On Thursday 11th November, Christopher Bailey came to Chelsea to perform a Q & A session with the students participating in the Inside / Outside Project. He opened the session with an introduction.
"Be great designers, with attitude. Good design is expected, but it is how we communicate that design, which is equally, if not more important. There are lots of ideas out there and to make one stand out you need to have a razor sharp vision - what’s your point of view? The way designer’s articulate and communicate their designs is what sets them aside, it’s about finding your voice."
Lots of questions were posed from the audience which covered: craft and heritage; digital media; sustainability; and the project itself.
The big ‘sustainability’ word was flagged up through a question from the audience. Bailey explained that there are lots of ways to address this issue within the design process. They recycle or reuse their fabric remnants and have re-designed the layout and format of the Burberry HQ on Westminster with consideration to energy and material use. But, the most eco aspect of the brand is that their look books and marketing campaigns are paperless - they have gone digital.
Last year they launched The Art of the Trench, on online social media platform which archives images of the iconic trench coat past and present. In true street-style format, Scott Schulman from The Sartorialist and other top photographers were commissioned but the platform is also partly user generated. Visitors can submit their own images, as well as choose their favourite photos, comment on individual pictures and share them with others (via Facebook and other applications).
Another way to address sustainability is craftsmanship and The Art of the Trench documents how well-crafted and designed garments can transcend from one generation to the next, what we call here at TED 'long-life'. Another venture by Burberry that celebrates long-life garments, is Burberry Bespoke, that will launch next year, offering an online bespoke service for trench coats. This concept explores personalisation and extends the remit of the design process by opening it up to the individual.
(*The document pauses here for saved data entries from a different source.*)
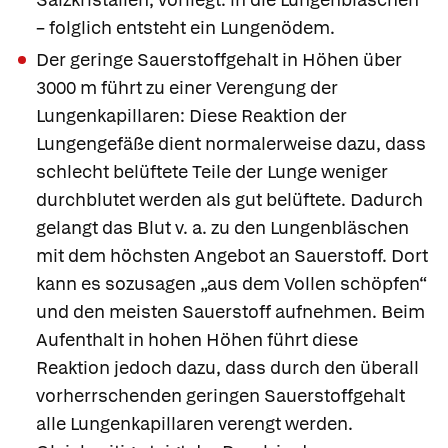
– folglich entsteht ein Lungenödem.
Der geringe Sauerstoffgehalt in Höhen über
3000 m führt zu einer Verengung der
Lungenkapillaren: Diese Reaktion der
Lungengefäße dient normalerweise dazu, dass
schlecht belüftete Teile der Lunge weniger
durchblutet werden als gut belüftete. Dadurch
gelangt das Blut v. a. zu den Lungenbläschen
mit dem höchsten Angebot an Sauerstoff. Dort
kann es sozusagen „aus dem Vollen schöpfen“
und den meisten Sauerstoff aufnehmen. Beim
Aufenthalt in hohen Höhen führt diese
Reaktion jedoch dazu, dass durch den überall
vorherrschenden geringen Sauerstoffgehalt
alle Lungenkapillaren verengt werden.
Some students asked what the panel will be looking for when judging the Inside / Outside Project. The response - "that gut feeling and a sensory reaction to something. The passion will be reflected within your work, when someone invests their heart and soul into a project - it screams. Being mindful of your design and its place in the world helps, a 360 projection of where it fits in the world and how it will be used. What’s the bigger picture? How does it work / function in people's lives? "
I thought this was a fantastic Q & A session with honest, direct and inspirational responses to each question. I think behind Bailey’s genius and vision, lies a basic commitment to a powerful way of design thinking. This goes beyond being a fashion designer and is about using the power of design as a means of exploring new possibilities, creating new choices, and bringing new solutions into the world.